Bounding box prediction data

****

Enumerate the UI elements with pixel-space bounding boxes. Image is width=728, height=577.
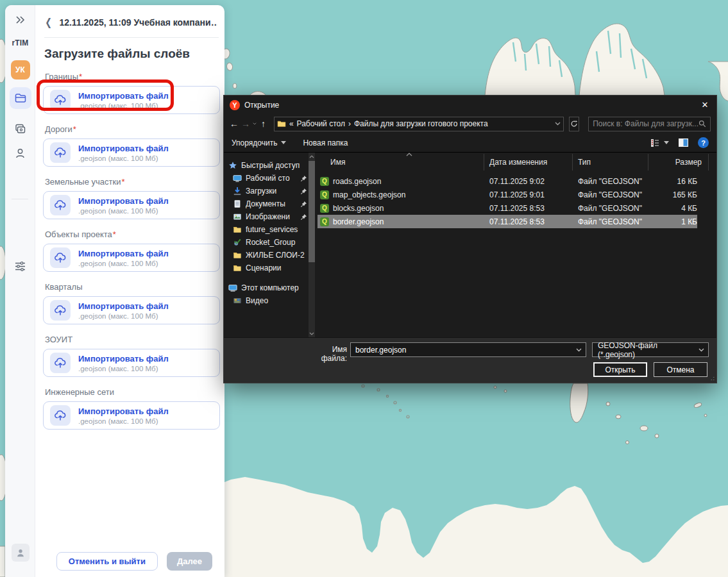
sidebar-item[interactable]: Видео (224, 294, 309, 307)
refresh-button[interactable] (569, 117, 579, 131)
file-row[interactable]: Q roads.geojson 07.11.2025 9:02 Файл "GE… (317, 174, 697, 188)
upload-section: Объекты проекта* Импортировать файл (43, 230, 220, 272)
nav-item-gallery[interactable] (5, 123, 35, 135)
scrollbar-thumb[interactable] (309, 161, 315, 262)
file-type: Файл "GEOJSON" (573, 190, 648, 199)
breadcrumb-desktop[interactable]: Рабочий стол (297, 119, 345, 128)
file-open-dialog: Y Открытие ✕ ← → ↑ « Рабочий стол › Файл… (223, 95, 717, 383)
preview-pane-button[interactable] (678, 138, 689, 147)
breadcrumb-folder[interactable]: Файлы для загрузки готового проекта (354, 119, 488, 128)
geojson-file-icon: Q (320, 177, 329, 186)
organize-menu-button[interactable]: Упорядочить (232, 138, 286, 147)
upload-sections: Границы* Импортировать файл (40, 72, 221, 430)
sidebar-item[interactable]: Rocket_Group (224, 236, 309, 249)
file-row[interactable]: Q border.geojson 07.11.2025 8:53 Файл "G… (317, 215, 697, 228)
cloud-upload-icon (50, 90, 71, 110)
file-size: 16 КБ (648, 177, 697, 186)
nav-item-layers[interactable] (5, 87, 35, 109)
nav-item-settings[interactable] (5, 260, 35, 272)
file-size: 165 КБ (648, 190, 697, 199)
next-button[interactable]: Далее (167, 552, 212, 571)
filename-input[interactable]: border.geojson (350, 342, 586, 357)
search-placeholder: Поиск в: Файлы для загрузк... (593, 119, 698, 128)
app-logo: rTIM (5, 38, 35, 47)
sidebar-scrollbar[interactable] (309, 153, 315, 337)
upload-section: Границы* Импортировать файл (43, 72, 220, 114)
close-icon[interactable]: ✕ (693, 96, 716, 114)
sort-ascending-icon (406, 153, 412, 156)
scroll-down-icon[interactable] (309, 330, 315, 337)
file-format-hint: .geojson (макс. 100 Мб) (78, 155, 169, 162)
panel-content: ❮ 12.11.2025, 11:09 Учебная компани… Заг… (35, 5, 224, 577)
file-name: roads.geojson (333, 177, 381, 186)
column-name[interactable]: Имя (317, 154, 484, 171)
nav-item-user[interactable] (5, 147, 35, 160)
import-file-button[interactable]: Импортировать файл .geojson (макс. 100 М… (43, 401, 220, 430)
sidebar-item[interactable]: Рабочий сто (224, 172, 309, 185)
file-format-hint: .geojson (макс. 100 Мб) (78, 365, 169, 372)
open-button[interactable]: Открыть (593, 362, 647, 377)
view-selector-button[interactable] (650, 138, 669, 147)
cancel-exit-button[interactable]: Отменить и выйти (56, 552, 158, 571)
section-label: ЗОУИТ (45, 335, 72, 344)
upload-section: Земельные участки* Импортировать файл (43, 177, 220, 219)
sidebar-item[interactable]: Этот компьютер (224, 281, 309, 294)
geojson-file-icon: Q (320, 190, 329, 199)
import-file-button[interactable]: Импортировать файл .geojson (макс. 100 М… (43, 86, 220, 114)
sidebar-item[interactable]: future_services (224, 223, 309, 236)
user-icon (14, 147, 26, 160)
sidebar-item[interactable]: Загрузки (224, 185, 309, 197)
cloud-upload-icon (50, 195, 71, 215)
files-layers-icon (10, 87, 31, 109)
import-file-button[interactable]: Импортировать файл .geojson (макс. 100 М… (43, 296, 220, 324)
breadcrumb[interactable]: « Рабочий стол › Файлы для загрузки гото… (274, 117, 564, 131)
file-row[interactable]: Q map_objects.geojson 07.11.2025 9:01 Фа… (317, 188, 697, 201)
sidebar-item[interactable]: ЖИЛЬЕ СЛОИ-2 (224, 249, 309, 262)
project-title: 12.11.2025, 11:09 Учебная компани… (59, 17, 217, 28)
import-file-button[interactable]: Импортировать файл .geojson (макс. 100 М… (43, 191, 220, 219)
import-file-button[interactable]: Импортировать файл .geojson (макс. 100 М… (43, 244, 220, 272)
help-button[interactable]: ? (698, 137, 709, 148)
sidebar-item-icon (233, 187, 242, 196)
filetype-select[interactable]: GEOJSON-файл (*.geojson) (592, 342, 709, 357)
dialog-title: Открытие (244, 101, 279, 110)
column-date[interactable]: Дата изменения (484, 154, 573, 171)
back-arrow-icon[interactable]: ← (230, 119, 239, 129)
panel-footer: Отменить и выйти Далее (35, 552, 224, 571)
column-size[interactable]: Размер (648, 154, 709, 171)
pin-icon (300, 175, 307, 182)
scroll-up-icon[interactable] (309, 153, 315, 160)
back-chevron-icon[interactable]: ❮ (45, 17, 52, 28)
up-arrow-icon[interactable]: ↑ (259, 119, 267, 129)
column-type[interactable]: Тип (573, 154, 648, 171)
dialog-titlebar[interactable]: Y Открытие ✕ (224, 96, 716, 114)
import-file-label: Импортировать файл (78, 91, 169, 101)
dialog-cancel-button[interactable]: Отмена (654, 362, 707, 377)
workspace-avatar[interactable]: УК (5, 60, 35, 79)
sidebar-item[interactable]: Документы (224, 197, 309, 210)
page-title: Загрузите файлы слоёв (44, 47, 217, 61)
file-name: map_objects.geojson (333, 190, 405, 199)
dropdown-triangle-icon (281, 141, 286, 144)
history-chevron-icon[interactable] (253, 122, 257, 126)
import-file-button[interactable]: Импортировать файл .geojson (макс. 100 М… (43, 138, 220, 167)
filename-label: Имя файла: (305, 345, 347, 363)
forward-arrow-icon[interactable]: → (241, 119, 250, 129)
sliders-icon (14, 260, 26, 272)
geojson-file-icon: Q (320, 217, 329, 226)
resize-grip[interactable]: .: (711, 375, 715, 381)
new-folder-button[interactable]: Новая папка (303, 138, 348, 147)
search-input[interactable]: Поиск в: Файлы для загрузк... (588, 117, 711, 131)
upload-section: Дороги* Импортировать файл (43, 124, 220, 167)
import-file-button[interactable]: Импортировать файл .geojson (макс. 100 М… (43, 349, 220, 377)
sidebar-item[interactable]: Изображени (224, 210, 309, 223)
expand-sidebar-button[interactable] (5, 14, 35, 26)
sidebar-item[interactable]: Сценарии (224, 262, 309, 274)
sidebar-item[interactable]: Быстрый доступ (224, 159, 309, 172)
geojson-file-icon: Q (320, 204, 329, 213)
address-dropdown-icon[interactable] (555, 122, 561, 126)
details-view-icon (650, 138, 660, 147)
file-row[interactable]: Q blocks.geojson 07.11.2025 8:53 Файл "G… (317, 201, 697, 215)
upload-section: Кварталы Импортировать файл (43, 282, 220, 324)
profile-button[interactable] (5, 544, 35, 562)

****

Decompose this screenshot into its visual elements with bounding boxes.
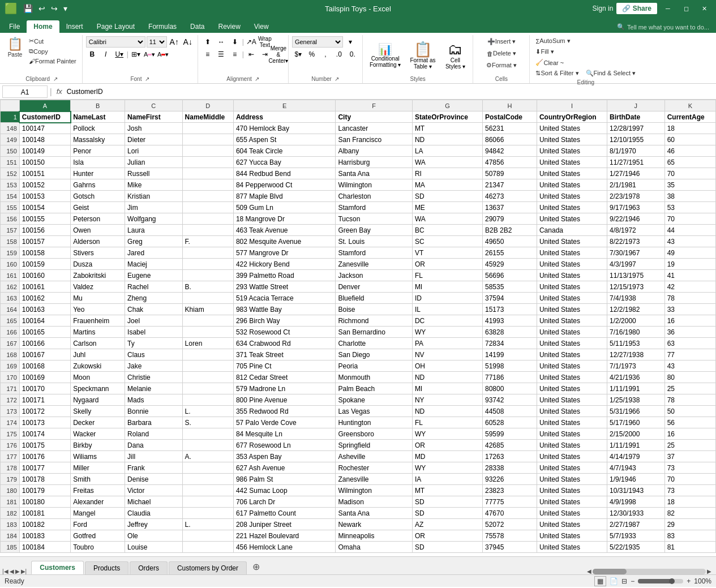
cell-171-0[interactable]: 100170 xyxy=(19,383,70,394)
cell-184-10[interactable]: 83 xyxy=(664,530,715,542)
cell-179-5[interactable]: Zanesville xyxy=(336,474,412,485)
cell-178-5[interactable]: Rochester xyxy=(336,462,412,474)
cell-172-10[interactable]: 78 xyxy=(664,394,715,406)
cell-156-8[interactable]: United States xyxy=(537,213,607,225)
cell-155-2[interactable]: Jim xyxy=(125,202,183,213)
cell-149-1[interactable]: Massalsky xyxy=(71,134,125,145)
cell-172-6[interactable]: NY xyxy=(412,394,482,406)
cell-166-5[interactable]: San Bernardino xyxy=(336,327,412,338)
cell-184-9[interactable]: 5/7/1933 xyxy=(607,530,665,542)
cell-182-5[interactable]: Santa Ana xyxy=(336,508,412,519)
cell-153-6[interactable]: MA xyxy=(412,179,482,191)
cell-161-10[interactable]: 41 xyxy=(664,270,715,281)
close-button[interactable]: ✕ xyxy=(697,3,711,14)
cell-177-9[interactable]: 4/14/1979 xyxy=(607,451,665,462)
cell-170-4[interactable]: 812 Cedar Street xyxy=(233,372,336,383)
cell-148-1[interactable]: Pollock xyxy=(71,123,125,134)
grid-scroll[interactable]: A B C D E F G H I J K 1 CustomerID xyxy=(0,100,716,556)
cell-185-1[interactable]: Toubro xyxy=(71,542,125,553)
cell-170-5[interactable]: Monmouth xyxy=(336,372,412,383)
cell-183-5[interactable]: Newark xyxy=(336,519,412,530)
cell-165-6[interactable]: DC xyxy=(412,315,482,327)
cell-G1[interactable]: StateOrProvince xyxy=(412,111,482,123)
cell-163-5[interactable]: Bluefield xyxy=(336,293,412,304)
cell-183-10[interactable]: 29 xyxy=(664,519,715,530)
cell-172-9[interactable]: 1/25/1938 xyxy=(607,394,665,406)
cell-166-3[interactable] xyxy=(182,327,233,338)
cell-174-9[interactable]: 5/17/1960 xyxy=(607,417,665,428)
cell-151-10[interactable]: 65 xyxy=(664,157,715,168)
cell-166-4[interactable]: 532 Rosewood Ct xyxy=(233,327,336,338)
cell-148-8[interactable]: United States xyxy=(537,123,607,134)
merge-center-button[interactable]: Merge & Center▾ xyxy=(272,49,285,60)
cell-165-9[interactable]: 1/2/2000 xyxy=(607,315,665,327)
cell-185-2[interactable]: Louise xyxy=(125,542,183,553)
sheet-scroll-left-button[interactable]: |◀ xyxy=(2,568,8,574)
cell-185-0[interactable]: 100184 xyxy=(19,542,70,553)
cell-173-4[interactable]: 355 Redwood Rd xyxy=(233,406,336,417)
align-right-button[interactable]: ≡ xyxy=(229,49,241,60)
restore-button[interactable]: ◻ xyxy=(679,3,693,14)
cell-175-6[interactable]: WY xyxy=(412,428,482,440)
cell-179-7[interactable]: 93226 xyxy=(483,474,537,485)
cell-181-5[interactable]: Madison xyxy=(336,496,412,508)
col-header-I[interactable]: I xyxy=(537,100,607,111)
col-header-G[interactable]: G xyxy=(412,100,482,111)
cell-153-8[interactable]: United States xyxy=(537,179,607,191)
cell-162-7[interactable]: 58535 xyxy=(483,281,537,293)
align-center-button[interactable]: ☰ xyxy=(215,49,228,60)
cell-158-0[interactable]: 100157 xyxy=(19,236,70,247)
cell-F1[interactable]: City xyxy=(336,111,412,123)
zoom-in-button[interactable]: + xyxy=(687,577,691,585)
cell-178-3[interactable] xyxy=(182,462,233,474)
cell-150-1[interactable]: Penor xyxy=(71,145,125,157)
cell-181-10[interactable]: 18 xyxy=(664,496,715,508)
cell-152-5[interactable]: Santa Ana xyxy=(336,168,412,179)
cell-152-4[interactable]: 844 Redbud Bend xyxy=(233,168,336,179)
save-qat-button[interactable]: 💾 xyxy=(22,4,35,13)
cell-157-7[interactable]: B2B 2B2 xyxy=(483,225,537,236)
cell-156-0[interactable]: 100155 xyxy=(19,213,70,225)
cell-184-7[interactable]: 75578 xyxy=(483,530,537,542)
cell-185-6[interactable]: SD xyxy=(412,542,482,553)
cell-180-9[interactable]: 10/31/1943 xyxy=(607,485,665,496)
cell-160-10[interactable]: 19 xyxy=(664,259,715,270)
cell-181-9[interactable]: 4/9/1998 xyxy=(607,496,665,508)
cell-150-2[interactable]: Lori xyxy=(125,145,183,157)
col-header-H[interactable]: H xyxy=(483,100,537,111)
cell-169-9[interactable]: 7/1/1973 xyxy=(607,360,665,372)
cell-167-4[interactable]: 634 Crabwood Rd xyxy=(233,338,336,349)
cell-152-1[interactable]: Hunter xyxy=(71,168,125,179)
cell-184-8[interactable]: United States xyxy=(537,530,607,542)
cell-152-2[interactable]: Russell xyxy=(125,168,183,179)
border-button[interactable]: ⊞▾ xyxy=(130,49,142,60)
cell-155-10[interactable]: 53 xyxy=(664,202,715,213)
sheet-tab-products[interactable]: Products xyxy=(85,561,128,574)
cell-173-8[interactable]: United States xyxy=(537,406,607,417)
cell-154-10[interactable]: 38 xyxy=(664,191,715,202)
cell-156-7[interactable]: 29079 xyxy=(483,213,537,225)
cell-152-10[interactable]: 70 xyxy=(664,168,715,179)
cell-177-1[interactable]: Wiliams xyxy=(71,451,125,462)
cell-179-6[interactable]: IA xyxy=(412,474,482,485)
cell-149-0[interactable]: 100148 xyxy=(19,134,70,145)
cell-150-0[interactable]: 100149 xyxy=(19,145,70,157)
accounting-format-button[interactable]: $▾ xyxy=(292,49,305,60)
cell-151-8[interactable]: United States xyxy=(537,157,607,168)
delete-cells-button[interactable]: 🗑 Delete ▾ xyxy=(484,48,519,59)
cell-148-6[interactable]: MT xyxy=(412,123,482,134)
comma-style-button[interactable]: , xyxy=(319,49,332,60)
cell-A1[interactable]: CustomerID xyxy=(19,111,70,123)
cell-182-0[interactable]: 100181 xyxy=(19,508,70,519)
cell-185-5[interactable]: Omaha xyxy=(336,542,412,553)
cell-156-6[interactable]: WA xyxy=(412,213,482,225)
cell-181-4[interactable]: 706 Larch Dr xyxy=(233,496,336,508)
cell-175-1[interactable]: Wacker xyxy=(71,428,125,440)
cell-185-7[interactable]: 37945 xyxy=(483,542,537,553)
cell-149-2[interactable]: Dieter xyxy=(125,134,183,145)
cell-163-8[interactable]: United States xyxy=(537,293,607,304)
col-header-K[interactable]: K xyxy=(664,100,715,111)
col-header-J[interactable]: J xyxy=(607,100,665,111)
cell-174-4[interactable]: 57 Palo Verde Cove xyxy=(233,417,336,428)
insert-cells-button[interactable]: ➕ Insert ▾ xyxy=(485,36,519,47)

****

◆ Exercise instructions
Within the entries, find all lines holding "Открытие" and copy each one.

◆ Exercise output
file-open-dialog: Y Открытие ✕ ← → ↑ « Рабочий стол › Файл… (223, 95, 717, 383)
dialog-title: Открытие (244, 101, 279, 110)
dialog-titlebar[interactable]: Y Открытие ✕ (224, 96, 716, 114)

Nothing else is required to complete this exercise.